Major exam fraud at KPMG Nederland, several employees sacked
At least 500 workers at KPMG in the Netherlands have cheated during the compulsory exams which accountants are required to take, the consultancy group has confirmed.
KPMG said it had imposed sanctions on an unknown number of employees, and “a handful” had been fired following an internal investigation into the claims that staff had swapped answers to the tests.
KPMG Nederland director Marc Hogeboom is also stepping down as boss of the accounting arm, but remains an auditor and partner at KPMG. He said in a statement he “should have been more alert to signals” that pointed towards workers sharing their answers.
Roger van Boxtel, the supervisory board chairman and former NS boss resigned at the end of June, two years ahead of schedule. He says now he did not complete a “voluntary training course correctly”.
The investigation was sparked after one employee reported to senior management that others were sharing the answers to mandatory tests between them.

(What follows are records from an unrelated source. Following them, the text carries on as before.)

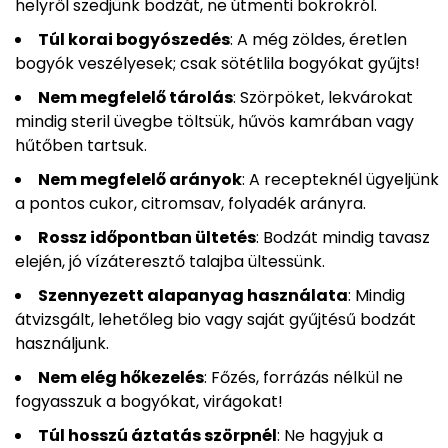
helyről szedjünk bodzát, ne útmenti bokrokról.
Túl korai bogyószedés
: A még zöldes, éretlen
bogyók veszélyesek; csak sötétlila bogyókat gyűjts!
Nem megfelelő tárolás
: Szörpöket, lekvárokat
mindig steril üvegbe töltsük, hűvös kamrában vagy
hűtőben tartsuk.
Nem megfelelő arányok
: A recepteknél ügyeljünk
a pontos cukor, citromsav, folyadék arányra.
Rossz időpontban ültetés
: Bodzát mindig tavasz
elején, jó vízáteresztő talajba ültessünk.
Szennyezett alapanyag használata
: Mindig
átvizsgált, lehetőleg bio vagy saját gyűjtésű bodzát
használjunk.
Nem elég hőkezelés
: Főzés, forrázás nélkül ne
fogyasszuk a bogyókat, virágokat!
Túl hosszú áztatás szörpnél
: Ne hagyjuk a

The 500 figure is an interim number and the investigation, which started last year and covers the previous five years, is continuing, KPMG said.

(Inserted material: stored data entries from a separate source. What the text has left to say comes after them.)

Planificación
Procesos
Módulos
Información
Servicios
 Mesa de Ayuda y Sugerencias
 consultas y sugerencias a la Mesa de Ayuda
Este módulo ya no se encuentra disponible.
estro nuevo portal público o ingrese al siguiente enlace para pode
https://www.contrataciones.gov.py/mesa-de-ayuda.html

Cheating during exams has been a problem within the accountancy sector for longer, and the American Public Company Acccounting Oversight Board (PCAOB) has earlier fined EY, PwC and KPMG up to several million dollars.

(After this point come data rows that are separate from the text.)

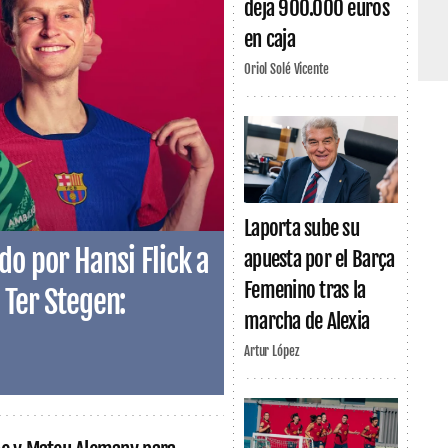
deja 900.000 euros
en caja
Oriol Solé Vicente
Laporta sube su
o por Hansi Flick a
apuesta por el Barça
Femenino tras la
 Ter Stegen:
marcha de Alexia
Artur López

The fraud “impacts on the integrity and professionalism of accountants,” Hanzo van Beusekom, chairman of financial services watchdog AFM said in a statement.
“I am shocked by the scale of this cheating and the fact that it is playing out across all layers of the organisation… We strongly urge employees within the sector to proactively report abuse.”
The AFM will carry out its own investigation before deciding on any sanctions.